WHAT IS BEING ASKED:
From the first line of the listing below to the line with "Технические характеристики", print each line exactly, and nothing more. Leave out the pictures.

┌──

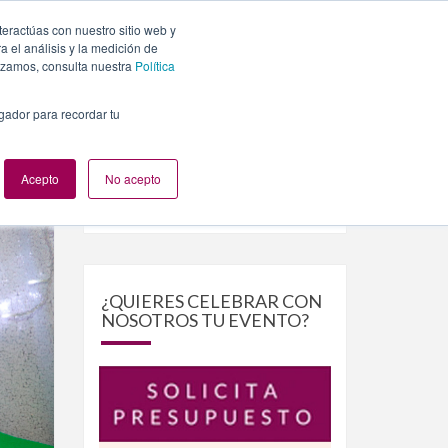
teractúas con nuestro sitio web y
PLANES
NUESTROS EVENTOS
BLOG
CONTACTO
 el análisis y la medición de
lizamos, consulta nuestra
Política
egador para recordar tu
Acepto
No acepto
Buscar
Buscar
por:
¿QUIERES CELEBRAR CON
NOSOTROS TU EVENTO?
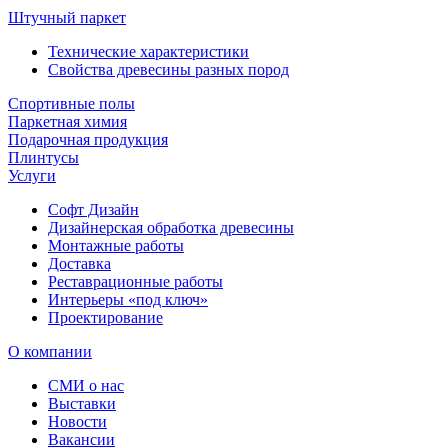
Штучный паркет
Технические характеристики
Свойства древесины разных пород
Спортивные полы
Паркетная химия
Подарочная продукция
Плинтусы
Услуги
Софт Дизайн
Дизайнерская обработка древесины
Монтажные работы
Доставка
Реставрационные работы
Интерьеры «под ключ»
Проектирование
О компании
СМИ о нас
Выставки
Новости
Вакансии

└──

SOLVED PROBLEM:
teractúas con nuestro sitio web y
PLANES
NUESTROS EVENTOS
BLOG
CONTACTO
 el análisis y la medición de
lizamos, consulta nuestra
Política
egador para recordar tu
Acepto
No acepto
Buscar
Buscar
por:
¿QUIERES CELEBRAR CON
NOSOTROS TU EVENTO?
Штучный паркет
Технические характеристики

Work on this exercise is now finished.